Dr. Wayne Grudem just published a thoughtful essay entitled Why Voting for Donald Trump Is a Morally Good Choice. For those unaware, Dr. Grudem is a professor of Theology and Biblical Studies at Phoenix Seminary in Arizona, and the author of many excellent books, including Politics - According to the Bible. I was intrigued by Dr. Grudem’s essay because for several decades I’ve appreciated his sober-minded analysis on a wide variety of issues. Moreover, earlier in this election cycle Dr. Grudem endorsed Senator Marco Rubio, whom I also supported.

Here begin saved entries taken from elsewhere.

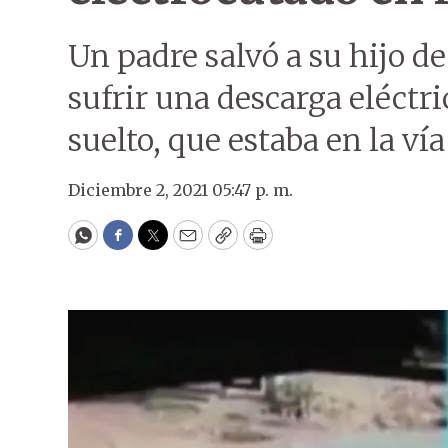
Un padre salvó a su hijo d
sufrir una descarga eléctri
suelto, que estaba en la ví
Diciembre 2, 2021 05:47 p. m.
WhatsApp
Facebook
Twitter
Email
Copy
Print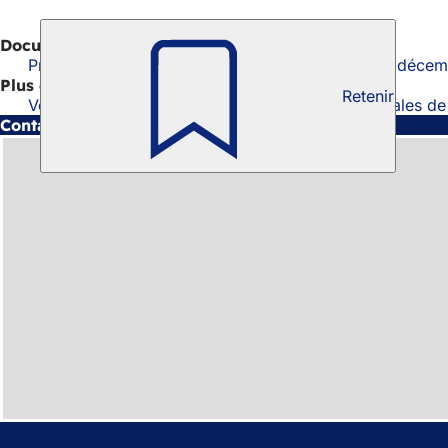
Documents
Programme des archives municipales de juillet à déce
Plus d'informations
Retenir
Vers les offres numériques des archives municipales d
Contact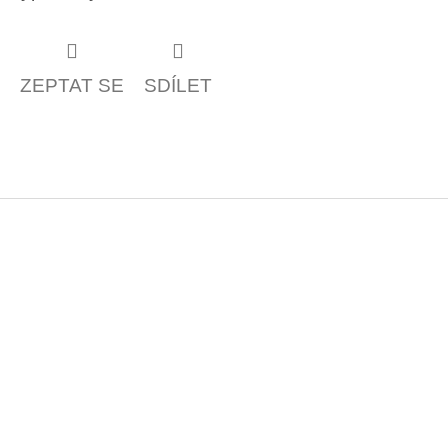
ZEPTAT SE
SDÍLET
Z
á
p
a
t
í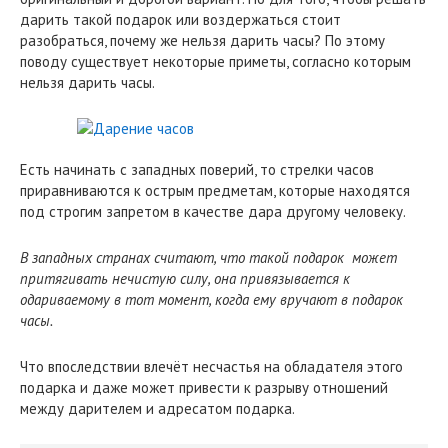
дарить такой подарок или воздержаться стоит
разобраться, почему же нельзя дарить часы? По этому
поводу существует некоторые приметы, согласно которым
нельзя дарить часы.
Есть начинать с западных поверий, то стрелки часов
приравниваются к острым предметам, которые находятся
под строгим запретом в качестве дара другому человеку.
В западных странах считают, что такой подарок может
притягивать нечистую силу, она привязывается к
одариваемому в тот момент, когда ему вручают в подарок
часы.
Что впоследствии влечёт несчастья на обладателя этого
подарка и даже может привести к разрыву отношений
между дарителем и адресатом подарка.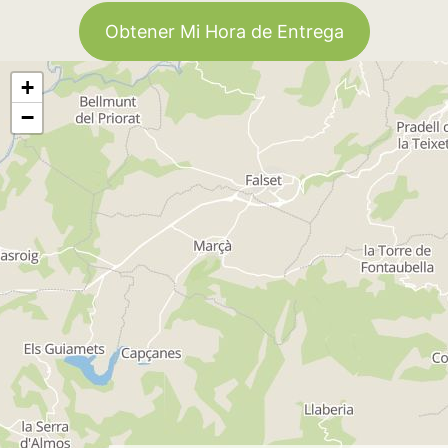
Obtener Mi Hora de Entrega
+
−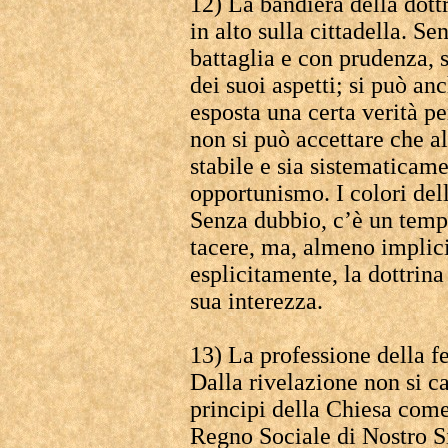
12) La bandiera della dott
in alto sulla cittadella. S
battaglia e con prudenza, s
dei suoi aspetti; si può a
esposta una certa verità 
non si può accettare che a
stabile e sia sistematicam
opportunismo. I colori del
Senza dubbio, c’è un temp
tacere, ma, almeno implic
esplicitamente, la dottrina
sua interezza.
13) La professione della f
Dalla rivelazione non si 
principi della Chiesa come 
Regno Sociale di Nostro Si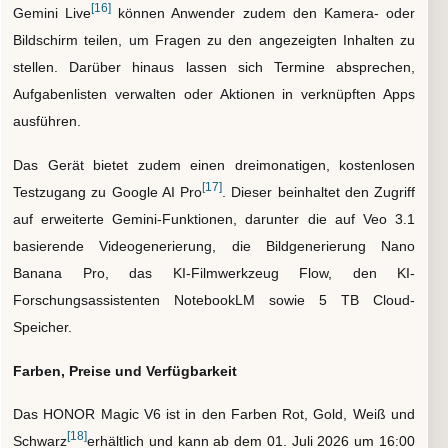
[16]
Gemini Live
können Anwender zudem den Kamera- oder
Bildschirm teilen, um Fragen zu den angezeigten Inhalten zu
stellen. Darüber hinaus lassen sich Termine absprechen,
Aufgabenlisten verwalten oder Aktionen in verknüpften Apps
ausführen.
Das Gerät bietet zudem einen dreimonatigen, kostenlosen
[17]
Testzugang zu Google AI Pro
. Dieser beinhaltet den Zugriff
auf erweiterte Gemini-Funktionen, darunter die auf Veo 3.1
basierende Videogenerierung, die Bildgenerierung Nano
Banana Pro, das KI-Filmwerkzeug Flow, den KI-
Forschungsassistenten NotebookLM sowie 5 TB Cloud-
Speicher.
Farben, Preise und Verfügbarkeit
Das HONOR Magic V6 ist in den Farben Rot, Gold, Weiß und
[18]
Schwarz
erhältlich und kann ab dem 01. Juli 2026 um 16:00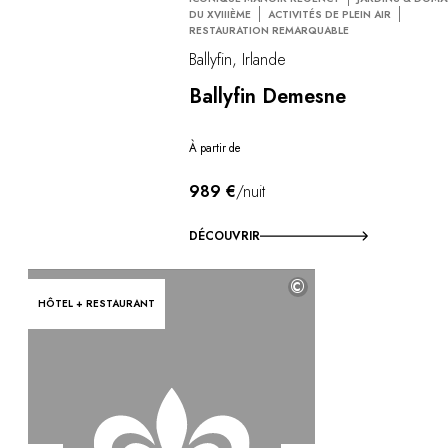
DU XVIIIÈME
ACTIVITÉS DE PLEIN AIR
RESTAURATION REMARQUABLE
Ballyfin, Irlande
Ballyfin Demesne
À partir de
989 €
/nuit
DÉCOUVRIR
©
HÔTEL + RESTAURANT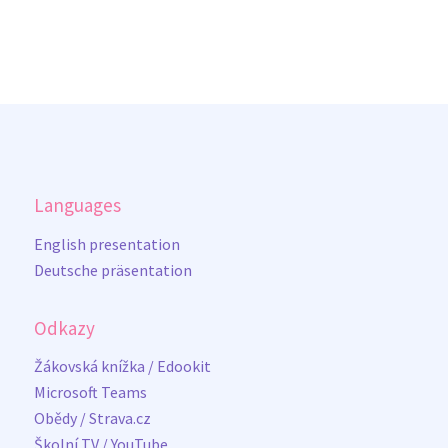
Languages
English presentation
Deutsche präsentation
Odkazy
Žákovská knížka / Edookit
Microsoft Teams
Obědy / Strava.cz
Školní TV / YouTube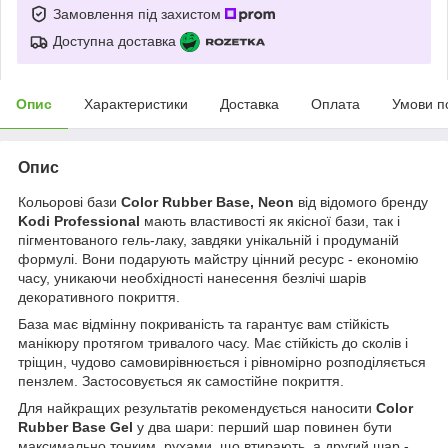
Замовлення під захистом
Доступна доставка
Опис
Характеристики
Доставка
Оплата
Умови п
Опис
Кольорові бази
Color Rubber Base, Neon
від відомого бренду
Kodi Professional
мають властивості як якісної бази, так і
пігментованого гель-лаку, завдяки унікальній і продуманій
формулі. Вони подарують майстру цінний ресурс - економію
часу, уникаючи необхідності нанесення безлічі шарів
декоративного покриття.
База має відмінну покриваність та гарантує вам стійкість
манікюру протягом тривалого часу. Має стійкість до сколів і
тріщин, чудово самовирівнюється і рівномірно розподіляється
пензлем. Застосовується як самостійне покриття.
Для найкращих результатів рекомендується наносити
Color
Rubber Base Gel
у два шари: перший шар повинен бути
максимально тонким, рухами, що втирають, а другий шар -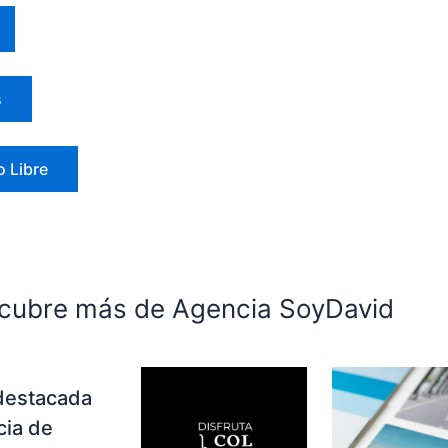
s
 Libre
cubre más de Agencia SoyDavid
destacada
cia de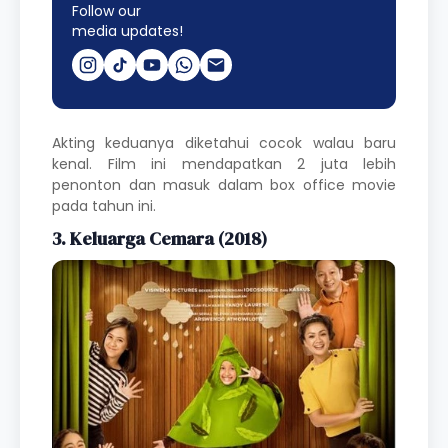
Follow our
media updates!
Akting keduanya diketahui cocok walau baru
kenal.
Film
ini mendapatkan 2 juta lebih
penonton dan masuk dalam box office movie
pada tahun ini.
3. Keluarga Cemara (2018)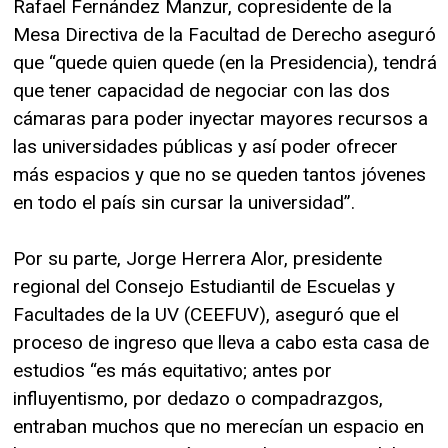
Rafael Fernández Manzur, copresidente de la
Mesa Directiva de la Facultad de Derecho aseguró
que “quede quien quede (en la Presidencia), tendrá
que tener capacidad de negociar con las dos
cámaras para poder inyectar mayores recursos a
las universidades públicas y así poder ofrecer
más espacios y que no se queden tantos jóvenes
en todo el país sin cursar la universidad”.
Por su parte, Jorge Herrera Alor, presidente
regional del Consejo Estudiantil de Escuelas y
Facultades de la UV (CEEFUV), aseguró que el
proceso de ingreso que lleva a cabo esta casa de
estudios “es más equitativo; antes por
influyentismo, por dedazo o compadrazgos,
entraban muchos que no merecían un espacio en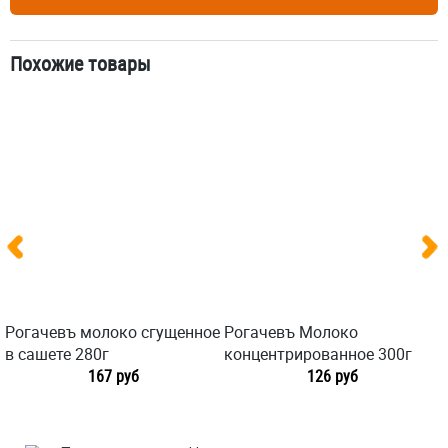
Похожие товары
Рогачевъ молоко сгущенное
Рогачевъ Молоко
в сашете 280г
концентрированное 300г
167 руб
126 руб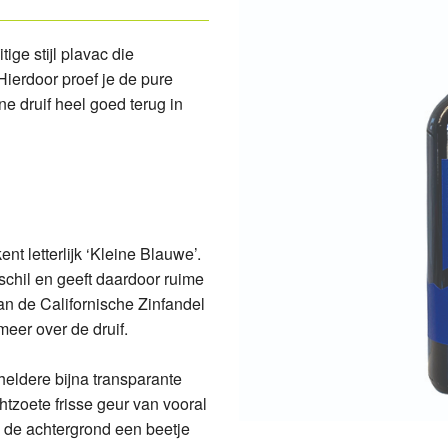
ola Malvazija
ea Cabernet Sauvignon
Edivo
ige stijl plavac die
fan Riesling
fan Cabernet Sauvignon
Enosophia
Hierdoor proef je de pure
e druif heel goed terug in
a Caric Bogdanjusa
fan Cabernet Sauvignon Primus
Vina Belje
a Caric Cesarica
avino Miraz Cuvee
Vina Jakovac
ola Secco
ramuca Plavac
sophia Dika Chardonnay
a Caric Jubo'v
nt letterlijk ‘Kleine Blauwe’.
 schil en geeft daardoor ruime
ramuca Aria
ramuca Plavac Premium
van de Californische Zinfandel
meer over de druif.
ramuca Posip
ramuca Dingac
heldere bijna transparante
a Caric Posip
ramuca Dingac Reserva
chtzoete frisse geur van vooral
 de achtergrond een beetje
ea Montiron
a Caric Plovac Ploski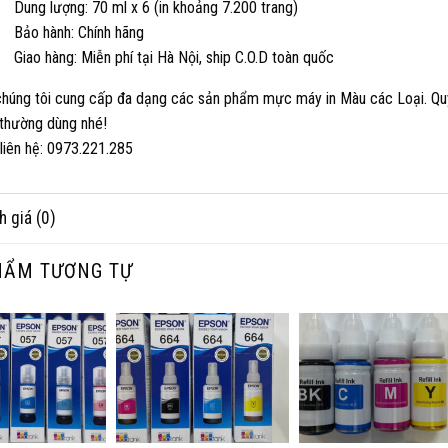
ng lượng: 70 ml x 6 (in khoảng 7.200 trang)
ảo hành: Chính hãng
ao hàng: Miễn phí tại Hà Nội, ship C.O.D toàn quốc
chúng tôi cung cấp đa dạng các sản phẩm mực máy in Màu các Loại. Quý
thường dùng nhé!
 liên hệ: 0973.221.285
h giá (0)
HẨM TƯƠNG TỰ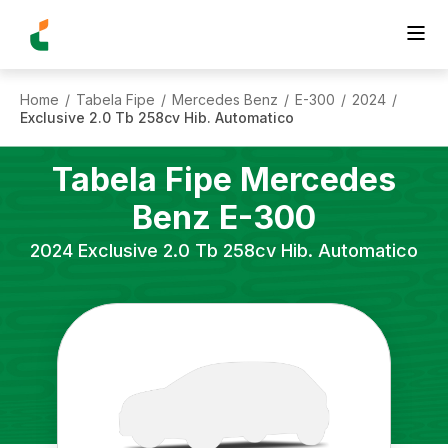
Home
Tabela Fipe
Mercedes Benz
E-300
2024
/
/
/
/
/
Exclusive 2.0 Tb 258cv Hib. Automatico
Tabela Fipe
Mercedes
Benz
E-300
2024
Exclusive 2.0 Tb 258cv Hib. Automatico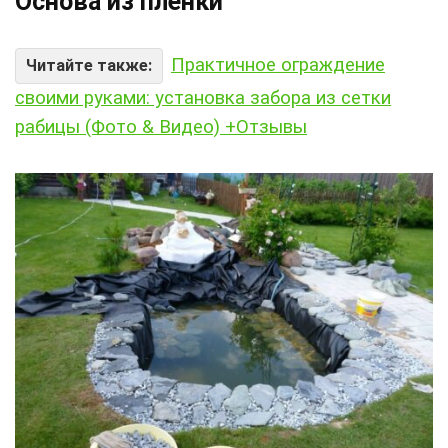
Основа из пленки
Практичное ограждение
Читайте также:
своими руками: установка забора из сетки
рабицы (Фото & Видео) +Отзывы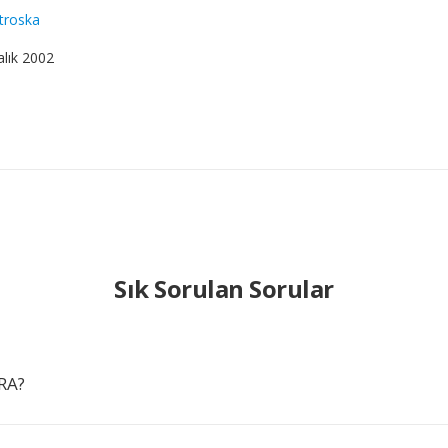
troska
alık 2002
Sık Sorulan Sorular
RA?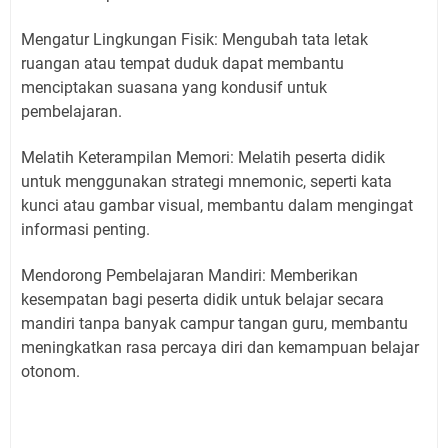
Mengatur Lingkungan Fisik: Mengubah tata letak
ruangan atau tempat duduk dapat membantu
menciptakan suasana yang kondusif untuk
pembelajaran.
Melatih Keterampilan Memori: Melatih peserta didik
untuk menggunakan strategi mnemonic, seperti kata
kunci atau gambar visual, membantu dalam mengingat
informasi penting.
Mendorong Pembelajaran Mandiri: Memberikan
kesempatan bagi peserta didik untuk belajar secara
mandiri tanpa banyak campur tangan guru, membantu
meningkatkan rasa percaya diri dan kemampuan belajar
otonom.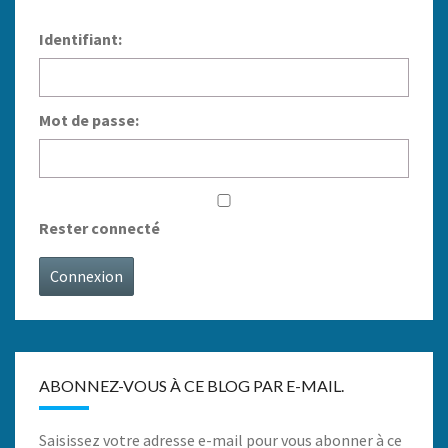
Identifiant:
Mot de passe:
Rester connecté
Connexion
ABONNEZ-VOUS À CE BLOG PAR E-MAIL.
Saisissez votre adresse e-mail pour vous abonner à ce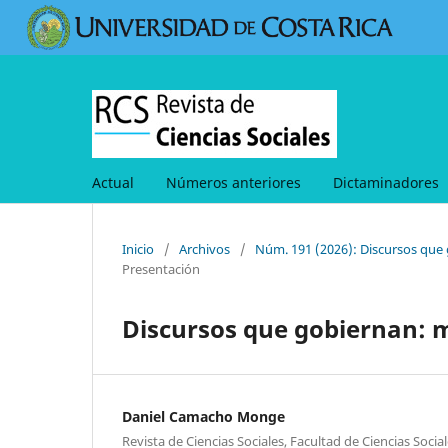
Actual
Números anteriores
Dictaminadores
Inicio
/
Archivos
/
Núm. 191 (2026): Discursos que
Presentación
Discursos que gobiernan: m
Daniel Camacho Monge
Revista de Ciencias Sociales, Facultad de Ciencias Socia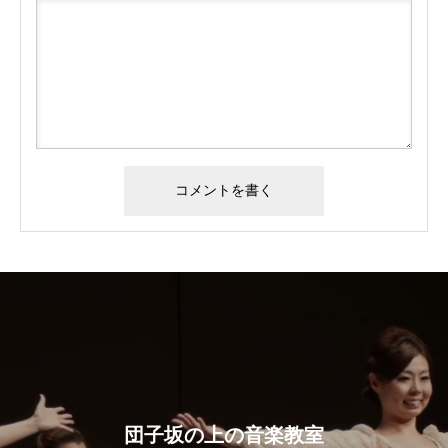
団子坂の上の音楽教室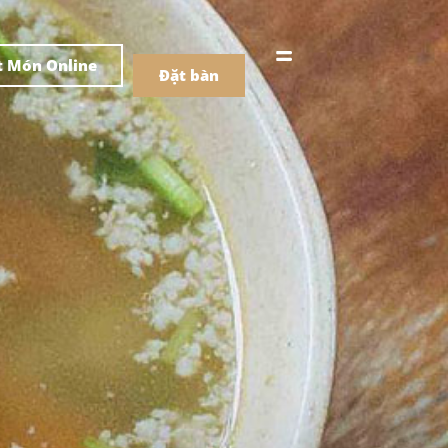
어
中文
t Món Online
Đặt bàn
Menu
ồ uống
Menu
ồ uống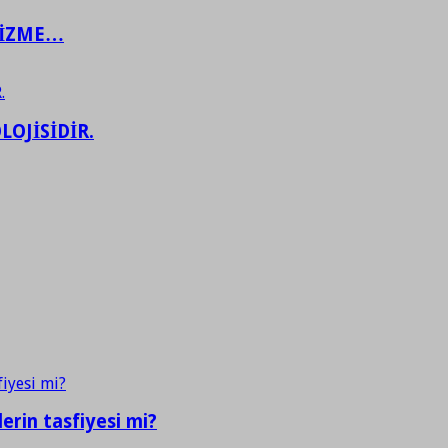
ŞİZME…
LOJİSİDİR.
erin tasfiyesi mi?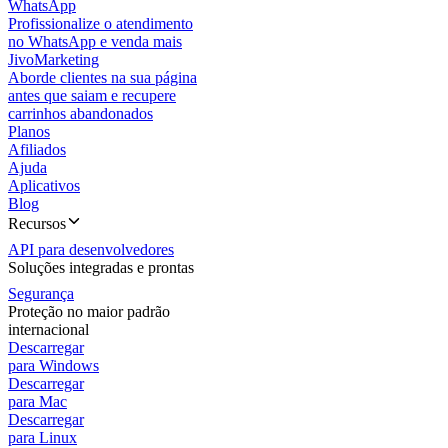
WhatsApp
Profissionalize o atendimento
no WhatsApp e venda mais
JivoMarketing
Aborde clientes na sua página
antes que saiam e recupere
carrinhos abandonados
Planos
Afiliados
Ajuda
Aplicativos
Blog
Recursos
API para desenvolvedores
Soluções integradas e prontas
Segurança
Proteção no maior padrão
internacional
Descarregar
para Windows
Descarregar
para Mac
Descarregar
para Linux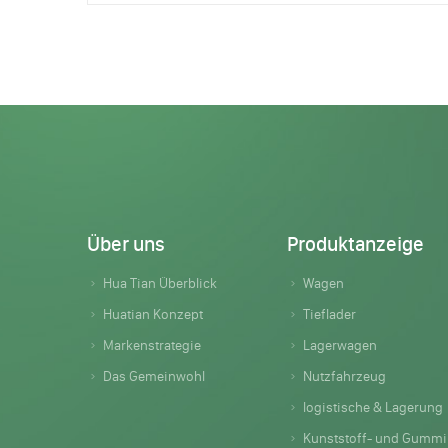
Über uns
Produktanzeige
Hua Tian Überblick
Wagen
Huatian Konzept
Tieflader
Markenstrategie
Lagerwagen
Das Gemeinwohl
Nutzfahrzeug
logistische & Lagerung
Kunststoff- und Gummiprodukte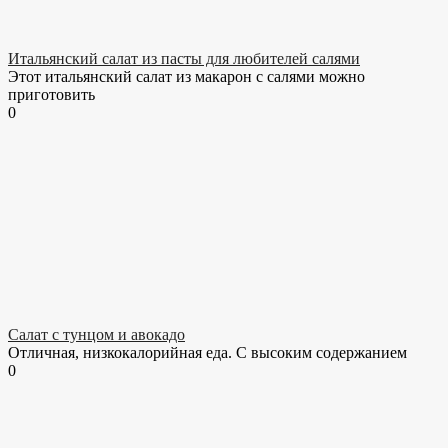
Итальянский салат из пасты для любителей салями
Этот итальянский салат из макарон с салями можно
приготовить
0
Салат с тунцом и авокадо
Отличная, низкокалорийная еда. С высоким содержанием
0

Grudem argues not that Trump is the lesser of two evils but “a good candidate with flaws.” Grudem points to Trump’s vast wealth as evidence of his business savvy, and the equal treatment that minorities and women have received in Trump’s commercial enterprises as an indication that Trump is not a bigot or misogynist. But I think Dr. Grudem’s depiction contains two significant omissions.
Is Trump a “Good Candidate with Flaws”?
1. There are many reports of regular Americans—contractors, small business owners—being stiffed by Trump. These “little people” didn’t have the legal resources to fight. The Edward J. Friel Company collapsed after 1984 when Trump refused to make an $83,600 payment for cabinet work at Trump Plaza in Atlantic City. Think, too, of what happened in the now-defunct Trump University. Or the many instances when Trump pursued eminent domain for his private benefit (rather than the public good). Or of Trump rejecting over 94 percent of Americans who applied to work at his Mar-a-Lago Club in Palm Beach—where Trump pursued more than 500 visas for foreign workers. When pressed about this, Trump retreats to the notion that “American workers won’t take these jobs.”
Trump’s pattern seems to be the pursuit of money, power, and fame even if other Americans are damaged in the process.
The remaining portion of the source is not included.